The native static C compiler takes OpenCL_hjstub.c and OpenCL kernel generated by APARAPI translator and generates Native dynamic library.
This compilation is done automatically.
Let me describe the detail of APARAPI.
APARAPI is an open source project for data parallel Java.
It compiles Java bytecode to OpenCL at runtime.
There is a rescriction with regards to kernel generation.
APARAPI can only handle primitive type, can not handle instance of object.
We prepared static version of APARAPI to reduce runtime compilation overhead.
Let’s talk about the exception semantics.
As you know, we can say Java is safe language but not high performance language because Java checks exceptions at runtime.
On the other hand, OpenCL and CUDA is not safe but hight performance language.
This has some analogy to these picture.
You know, Consumer cars have several safe features.
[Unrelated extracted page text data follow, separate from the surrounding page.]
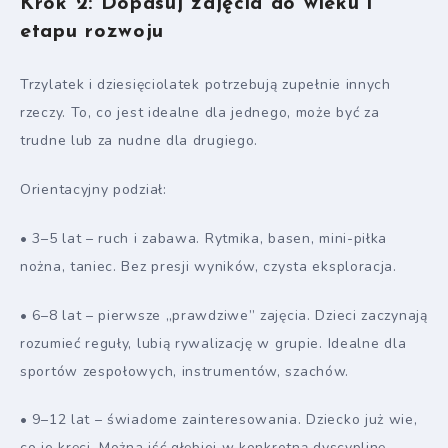
Krok 2: Dopasuj zajęcia do wieku i
etapu rozwoju
Trzylatek i dziesięciolatek potrzebują zupełnie innych
rzeczy. To, co jest idealne dla jednego, może być za
trudne lub za nudne dla drugiego.
Orientacyjny podział:
• 3–5 lat – ruch i zabawa. Rytmika, basen, mini-piłka
nożna, taniec. Bez presji wyników, czysta eksploracja.
• 6–8 lat – pierwsze „prawdziwe” zajęcia. Dzieci zaczynają
rozumieć reguły, lubią rywalizację w grupie. Idealne dla
sportów zespołowych, instrumentów, szachów.
• 9–12 lat – świadome zainteresowania. Dziecko już wie,
co je kręci. Można iść głębiej w konkretną dyscyplinę,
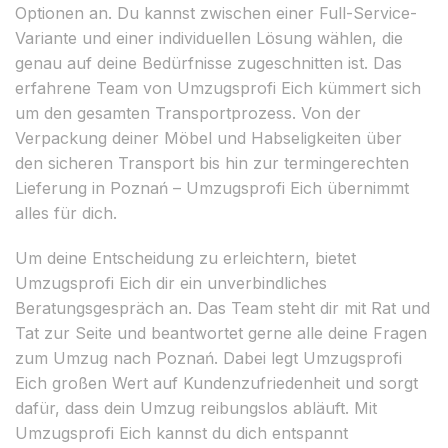
Optionen an. Du kannst zwischen einer Full-Service-
Variante und einer individuellen Lösung wählen, die
genau auf deine Bedürfnisse zugeschnitten ist. Das
erfahrene Team von Umzugsprofi Eich kümmert sich
um den gesamten Transportprozess. Von der
Verpackung deiner Möbel und Habseligkeiten über
den sicheren Transport bis hin zur termingerechten
Lieferung in Poznań – Umzugsprofi Eich übernimmt
alles für dich.
Um deine Entscheidung zu erleichtern, bietet
Umzugsprofi Eich dir ein unverbindliches
Beratungsgespräch an. Das Team steht dir mit Rat und
Tat zur Seite und beantwortet gerne alle deine Fragen
zum Umzug nach Poznań. Dabei legt Umzugsprofi
Eich großen Wert auf Kundenzufriedenheit und sorgt
dafür, dass dein Umzug reibungslos abläuft. Mit
Umzugsprofi Eich kannst du dich entspannt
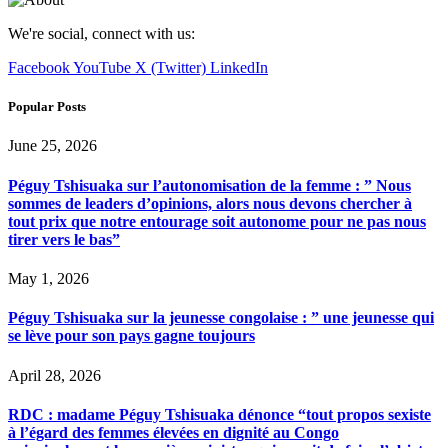
We're social, connect with us:
Facebook
YouTube
X (Twitter)
LinkedIn
Popular Posts
June 25, 2026
Péguy Tshisuaka sur l’autonomisation de la femme : ” Nous
sommes de leaders d’opinions, alors nous devons chercher à
tout prix que notre entourage soit autonome pour ne pas nous
tirer vers le bas”
May 1, 2026
Péguy Tshisuaka sur la jeunesse congolaise : ” une jeunesse qui
se lève pour son pays gagne toujours
April 28, 2026
RDC : madame Péguy Tshisuaka dénonce “tout propos sexiste
à l’égard des femmes élevées en dignité au Congo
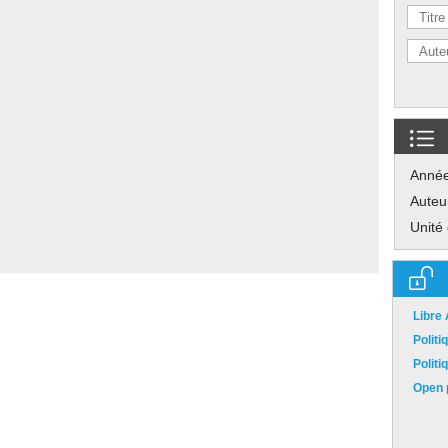
Anné
Auteu
Unité
Libre
Polit
Polit
Open p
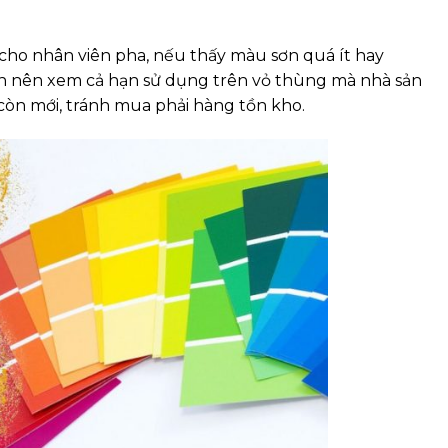
cho nhân viên pha, nếu thấy màu sơn quá ít hay
n nên xem cả hạn sử dụng trên vỏ thùng mà nhà sản
còn mới, tránh mua phải hàng tồn kho.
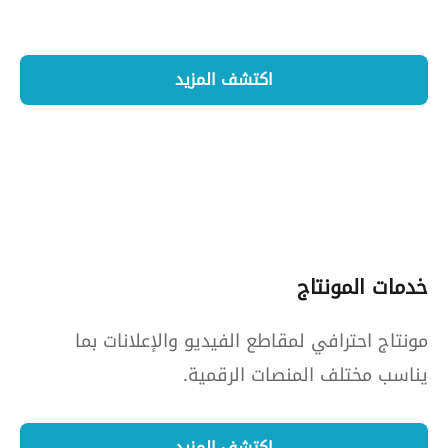
اكتشف المزيد
خدمات المونتاج
مونتاج احترافي لمقاطع الفيديو والإعلانات بما
يناسب مختلف المنصات الرقمية.
اكتشف المزيد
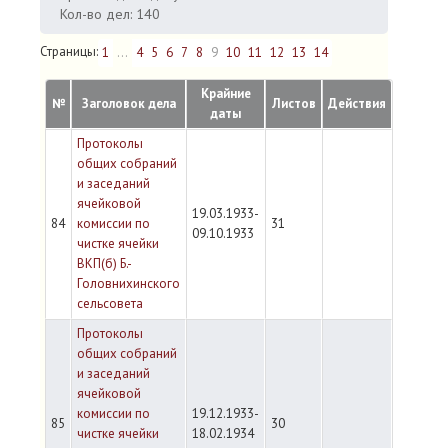
Кол-во дел: 140
Страницы:
1
...
4
5
6
7
8
9
10
11
12
13
14
Крайние
№
Заголовок дела
Листов
Действия
даты
Протоколы
общих собраний
и заседаний
ячейковой
19.03.1933-
84
комиссии по
31
09.10.1933
чистке ячейки
ВКП(б) Б.-
Головнихинского
сельсовета
Протоколы
общих собраний
и заседаний
ячейковой
комиссии по
19.12.1933-
85
30
чистке ячейки
18.02.1934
F1 machine is not safe but can move really fast.
We want to mix High Performance and Safety
This is basic idea.
Basically, we run exception checking code in parallel in JVM first.
And in the case that no exception occurred we’ll invoke GPU through JNI call.
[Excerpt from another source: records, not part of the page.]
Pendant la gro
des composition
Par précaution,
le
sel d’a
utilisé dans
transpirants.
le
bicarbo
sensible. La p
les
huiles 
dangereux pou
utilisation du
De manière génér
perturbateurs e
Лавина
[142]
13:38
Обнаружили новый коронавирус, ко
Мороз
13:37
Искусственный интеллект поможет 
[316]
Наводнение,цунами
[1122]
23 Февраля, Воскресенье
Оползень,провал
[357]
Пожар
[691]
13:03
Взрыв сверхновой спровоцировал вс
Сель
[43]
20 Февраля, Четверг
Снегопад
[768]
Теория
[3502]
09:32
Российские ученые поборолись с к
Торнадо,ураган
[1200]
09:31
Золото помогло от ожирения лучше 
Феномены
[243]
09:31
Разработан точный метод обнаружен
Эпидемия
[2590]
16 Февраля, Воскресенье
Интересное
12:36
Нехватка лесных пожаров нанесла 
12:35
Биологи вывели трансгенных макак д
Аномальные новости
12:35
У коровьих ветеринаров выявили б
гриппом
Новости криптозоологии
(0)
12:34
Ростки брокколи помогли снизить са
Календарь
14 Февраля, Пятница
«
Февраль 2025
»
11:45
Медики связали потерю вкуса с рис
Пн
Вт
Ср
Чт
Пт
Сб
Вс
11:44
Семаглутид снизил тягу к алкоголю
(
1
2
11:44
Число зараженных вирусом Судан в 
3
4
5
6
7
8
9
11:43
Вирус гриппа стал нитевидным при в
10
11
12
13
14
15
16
In the code shown on your right,
You can see the exception checking code which is enclosed by try-catch statement.
Note that this code is same as the original forall implemtantion except array store.
We should transform all array store to array read to keep program semantics.
In catch statement, true is assigned to excpFlag.
In the case that excpFlag is false we’ll invoke GPU through JNI call.
Otherwise we’ll execute original implementation on JVM.
That’s why we can maintain exception semantics.
Additionally, We can run exception checking code and computation in parallel.
We speculatively run the computation on GPU. If no exception occurred we’ll get the data from device.
Otherwise we’ll run original implementation on JVM like no speculative execution.
This is our proposing methodology.
Compiler automatically geneartes this code.
If we focus on several exceptions which are possibly occurred during GPU execution.
We can optimize the exception checking code,
If we can focus on ArrayIndexOutOfBoundsException, ArithmeticException, and NullPointerException,
We can just delete statements which will not cause these exceptions to accelerate exception checking at compile time.
OK, let’s talk about the optimization.
As I mentioned before, our algorithm deletes statement which do not derive array subscript and denominator of division statement by considering control flow
Here is some example.
Some value is assigned to I, which will be used in A[i] in latter statement.
So we cannot delete this statement.
Similary, we cannot delete assignment of Y because this statement derives denominator of division.
But we can delete assignment of X because this will not derive array subscript and denominator of division statement.